Grâce à un dispositif de réalité augmentée, chaque photographie devient une interface qui autorise l’accès à d’autres séries d’images, permettant l’écoute de textes commandés par les deux artistes à différents auteurs, spécialistes de leur domaine, qui déplient l’histoire des lieux. Cette extension virtuelle rend ainsi accessibles les différentes étapes du projet, résultat de dix ans d’arpentage et de relevés. Il s’agit de proposer aux visiteurs des ressources complémentaires, notamment les archives photographiques du projet. Le temps est ici mis en avant autant que l’espace. L’accès à ces éléments se fait néanmoins au sein de l’espace d’exposition et à partir de l’image photographique. L’absence de cartel dans les salles est un choix délibéré qui permet de partir des images. Dans un second temps, d’autres supports sont mis à la disposition de ceux qui le souhaitent.
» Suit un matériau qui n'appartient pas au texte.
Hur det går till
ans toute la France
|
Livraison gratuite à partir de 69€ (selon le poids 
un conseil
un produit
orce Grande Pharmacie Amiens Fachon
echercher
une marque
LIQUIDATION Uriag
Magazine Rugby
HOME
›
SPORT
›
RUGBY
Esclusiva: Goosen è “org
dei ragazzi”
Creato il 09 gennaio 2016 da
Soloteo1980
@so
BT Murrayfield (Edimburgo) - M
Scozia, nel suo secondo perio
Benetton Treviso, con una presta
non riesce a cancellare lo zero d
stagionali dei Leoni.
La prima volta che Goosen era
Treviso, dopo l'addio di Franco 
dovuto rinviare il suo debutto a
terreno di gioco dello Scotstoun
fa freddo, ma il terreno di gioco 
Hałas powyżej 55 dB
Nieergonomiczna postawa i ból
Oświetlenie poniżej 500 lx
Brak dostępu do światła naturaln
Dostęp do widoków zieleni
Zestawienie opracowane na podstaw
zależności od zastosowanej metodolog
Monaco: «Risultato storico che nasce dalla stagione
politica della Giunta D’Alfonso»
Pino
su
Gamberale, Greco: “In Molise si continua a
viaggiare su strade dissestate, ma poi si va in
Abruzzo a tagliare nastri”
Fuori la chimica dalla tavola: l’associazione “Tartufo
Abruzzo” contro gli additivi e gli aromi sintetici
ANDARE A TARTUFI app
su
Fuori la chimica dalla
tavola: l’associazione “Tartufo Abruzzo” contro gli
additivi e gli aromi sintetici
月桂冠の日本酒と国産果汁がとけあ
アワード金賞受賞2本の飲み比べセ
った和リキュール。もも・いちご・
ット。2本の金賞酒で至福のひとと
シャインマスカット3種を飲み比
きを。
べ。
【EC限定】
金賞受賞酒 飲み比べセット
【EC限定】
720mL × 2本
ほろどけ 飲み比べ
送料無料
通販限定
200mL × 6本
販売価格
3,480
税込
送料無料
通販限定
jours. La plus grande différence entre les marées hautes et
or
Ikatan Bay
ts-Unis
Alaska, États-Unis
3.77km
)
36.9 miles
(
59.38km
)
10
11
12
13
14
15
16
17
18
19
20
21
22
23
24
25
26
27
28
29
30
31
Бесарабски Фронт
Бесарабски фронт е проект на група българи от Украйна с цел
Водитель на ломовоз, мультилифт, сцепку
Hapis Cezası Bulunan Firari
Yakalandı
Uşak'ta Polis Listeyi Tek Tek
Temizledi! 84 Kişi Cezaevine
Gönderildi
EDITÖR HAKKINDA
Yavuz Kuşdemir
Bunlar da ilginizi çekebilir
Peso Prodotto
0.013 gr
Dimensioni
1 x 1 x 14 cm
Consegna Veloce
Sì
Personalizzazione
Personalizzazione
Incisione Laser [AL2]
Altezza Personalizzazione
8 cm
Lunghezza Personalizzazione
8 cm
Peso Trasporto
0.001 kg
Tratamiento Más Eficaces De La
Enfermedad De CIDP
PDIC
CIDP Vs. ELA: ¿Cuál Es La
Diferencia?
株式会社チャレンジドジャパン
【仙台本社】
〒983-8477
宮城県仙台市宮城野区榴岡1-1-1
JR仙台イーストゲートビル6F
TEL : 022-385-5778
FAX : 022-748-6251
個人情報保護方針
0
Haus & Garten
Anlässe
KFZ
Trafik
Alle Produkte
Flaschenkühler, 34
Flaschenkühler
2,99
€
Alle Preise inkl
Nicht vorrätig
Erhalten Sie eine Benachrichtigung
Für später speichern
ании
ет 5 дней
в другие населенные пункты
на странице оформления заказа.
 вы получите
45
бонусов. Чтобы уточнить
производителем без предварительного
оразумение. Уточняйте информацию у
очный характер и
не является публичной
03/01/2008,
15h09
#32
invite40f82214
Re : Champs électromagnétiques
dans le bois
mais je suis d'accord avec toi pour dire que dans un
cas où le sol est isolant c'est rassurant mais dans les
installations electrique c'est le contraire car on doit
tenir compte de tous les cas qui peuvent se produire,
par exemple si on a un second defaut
Vaste projet de captation photographique, « La Vallée » est l’aboutissement d’une longue enquête, commande que les artistes se sont faite à eux-mêmes, visant à produire, dans chaque image et entre elles, une archéologie visuelle de notre modernité à travers la mise en tension des éléments qui forment à la fois le paysage et l’histoire du lieu. Ici, l’ère industrielle dans ses différentes phases. Lorsqu’il parle de « La Vallée », Nicolas Giraud évoque un « relevé des traces et échos de la révolution industrielle dans le paysage ». Au fond, les deux artistes ont une pratique très empirique du territoire.
1 Les premières photographies ont été réalisées fin 2012-début 2013 et les dernières en 2022.
2 Nicolas Giraud & Bertrand Stofleth, rencontre presse, 14 octobre 2022.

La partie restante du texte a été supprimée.